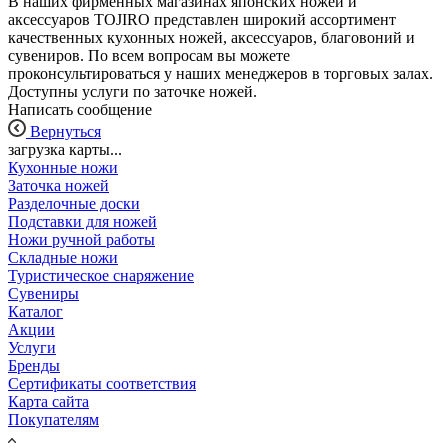
В наших фирменных магазинах японских ножей и
аксессуаров TOJIRO представлен широкий ассортимент
качественных кухонных ножей, аксессуаров, благовоний и
сувениров. По всем вопросам вы можете
проконсультироваться у наших менеджеров в торговых залах.
Доступны услуги по заточке ножей.
Написать сообщение
Вернуться
загрузка карты...
Кухонные ножи
Заточка ножей
Разделочные доски
Подставки для ножей
Ножи ручной работы
Складные ножи
Туристическое снаряжение
Сувениры
Каталог
Акции
Услуги
Бренды
Сертификаты соответствия
Карта сайта
Покупателям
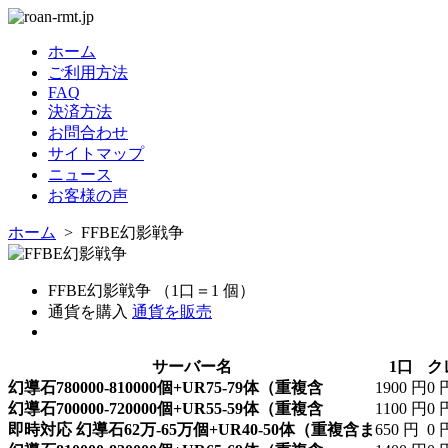
ホーム
ご利用方法
FAQ
決済方法
お問合わせ
サイトマップ
ニュース
お客様の声
ホーム
> FFBE幻影戦争
FFBE幻影戦争 （1口＝1 個）
通貨を購入
通貨を販売
サーバー名
1口
ク
幻導石780000-810000個+UR75-79体（重複含
1900 円
0 
幻導石700000-720000個+UR55-59体（重複含
1100 円
0 
即時対応 幻導石62万-65万個+UR40-50体（重複含ま
650 円
0 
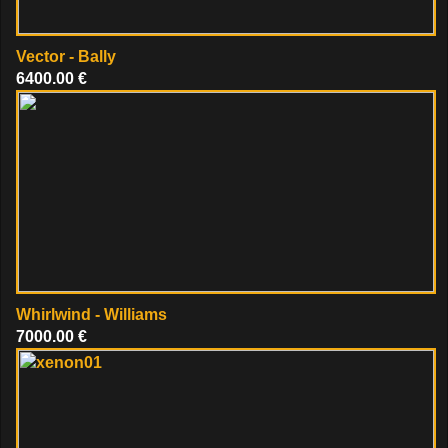
Vector - Bally
6400.00 €
Whirlwind - Williams
7000.00 €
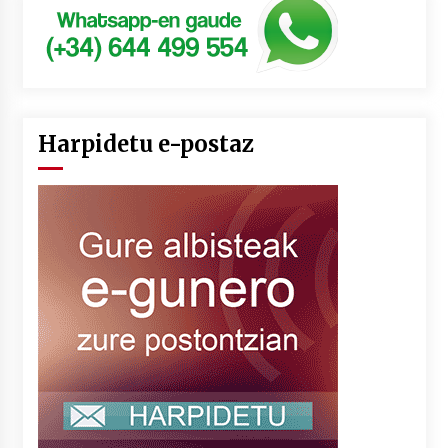
Harpidetu e-postaz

▸ Work instructions
Filter the entries down to the lines containing "ножей". Copy each of those lines.

▸ Written solution
В наших фирменных магазинах японских ножей и
качественных кухонных ножей, аксессуаров, благовоний и
Доступны услуги по заточке ножей.
Заточка ножей
Подставки для ножей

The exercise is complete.